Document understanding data

──────────────────────────────

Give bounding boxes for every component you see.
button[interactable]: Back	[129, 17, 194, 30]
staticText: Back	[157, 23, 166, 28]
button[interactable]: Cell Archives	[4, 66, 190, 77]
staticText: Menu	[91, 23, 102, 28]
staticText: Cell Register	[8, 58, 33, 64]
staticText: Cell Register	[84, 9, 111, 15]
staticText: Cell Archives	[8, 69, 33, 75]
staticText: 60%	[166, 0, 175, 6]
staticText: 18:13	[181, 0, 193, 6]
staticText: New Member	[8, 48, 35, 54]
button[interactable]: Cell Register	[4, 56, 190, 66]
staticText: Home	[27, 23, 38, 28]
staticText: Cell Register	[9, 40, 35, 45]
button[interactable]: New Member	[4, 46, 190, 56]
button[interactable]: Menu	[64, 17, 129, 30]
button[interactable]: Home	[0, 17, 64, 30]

──────────────────────────────

WHAT THE TASK ASKS -> Every one of the records is to be copied word for word.

TASK SOLUTION ->
Give bounding boxes for every component you see.
button[interactable]: Back	[129, 17, 194, 30]
staticText: Back	[157, 23, 166, 28]
button[interactable]: Cell Archives	[4, 66, 190, 77]
staticText: Menu	[91, 23, 102, 28]
staticText: Cell Register	[8, 58, 33, 64]
staticText: Cell Register	[84, 9, 111, 15]
staticText: Cell Archives	[8, 69, 33, 75]
staticText: 60%	[166, 0, 175, 6]
staticText: 18:13	[181, 0, 193, 6]
staticText: New Member	[8, 48, 35, 54]
button[interactable]: Cell Register	[4, 56, 190, 66]
staticText: Home	[27, 23, 38, 28]
staticText: Cell Register	[9, 40, 35, 45]
button[interactable]: New Member	[4, 46, 190, 56]
button[interactable]: Menu	[64, 17, 129, 30]
button[interactable]: Home	[0, 17, 64, 30]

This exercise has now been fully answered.